With the drought and famine in the Horn of Africa getting worse by the day, the Ad Council and U.S. Agency for International Development are stepping up their “FWD” campaign. It seeks to raise awareness of the disaster by encouraging individuals to “forward” facts about it to others -- with the help of celebrity athletes from the NFL.

The new phase of the FWD campaign consists of TV spots, developed by the Ad Council and volunteer advertising agency R/GA, featuring NFL stars from teams nationwide.

The list of players appearing in the spots includes Ray Lewis, linebacker for the Baltimore Ravens; Asante Samuel, cornerback for the Philadelphia Eagles; Nnamdi Asomugha, cornerback for the Philadelphia Eagles; Maurice Jones-Drew, running back for the Jacksonville Jaguars; and LaMarr Woodley, linebacker for the Pittsburgh Steelers, among others.



Like previous spots in the campaign, the PSAs will be distributed by the Ad Council to media outlets worldwide, where they will run in donated airtime.

Launched in September, FWD (which is also an acronym for the causes of the disaster -- famine, war, and disease) encourages viewers to support humanitarian organizations engaged in relief operations, including the American Refugee Committee, CARE, Catholic Relief Services, Mercy Corps, Save the Children, UNICEF USA, World Vision, and World Food Program USA.

Individuals can text GIVE to 777444 to donate $10 to the consortium of humanitarian organizations listed above. The campaign also aims to raise awareness and build support for the Obama administration's “Feed the Future Initiative,” which is intended to prevent similar disasters before they start.

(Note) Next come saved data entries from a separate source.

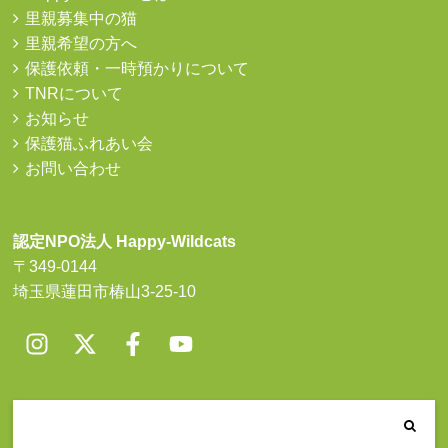
里親募集中の猫
里親希望の方へ
保護依頼・一時預かりについて
TNRについて
お知らせ
保護猫ふれあい会
お問い合わせ
認定NPO法人 Happy-Wildcats
〒349-0144
埼玉県蓮田市椿山3-25-10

The campaign directs audiences to to find more information, including a listing of U.S.-funded humanitarian organizations working in the Horn of Africa.

In addition to TV PSAs, the FWD campaign also includes radio and Web ads featuring well-known actors and public figures, as well as an extensive social media program leveraging USAID's Facebook and Twitter channels, third-party blogs and other sites.

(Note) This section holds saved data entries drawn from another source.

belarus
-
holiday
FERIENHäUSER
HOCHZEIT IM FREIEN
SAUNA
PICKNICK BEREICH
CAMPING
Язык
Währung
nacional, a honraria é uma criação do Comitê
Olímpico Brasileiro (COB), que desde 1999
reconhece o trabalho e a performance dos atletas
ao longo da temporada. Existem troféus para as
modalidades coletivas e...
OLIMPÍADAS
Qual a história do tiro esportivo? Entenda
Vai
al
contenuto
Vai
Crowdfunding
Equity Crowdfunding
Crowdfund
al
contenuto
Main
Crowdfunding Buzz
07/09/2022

According to the organizers, since its launch the FWD campaign has resulted in 117 million social media shares, reaching 18 million people on Twitter and 50 million on Facebook.

With tens of thousands already dead, 4 million people are currently experiencing food shortages and 13 million people are in need of emergency assistance in the Horn of Africa, making this the region’s worst famine in six decades.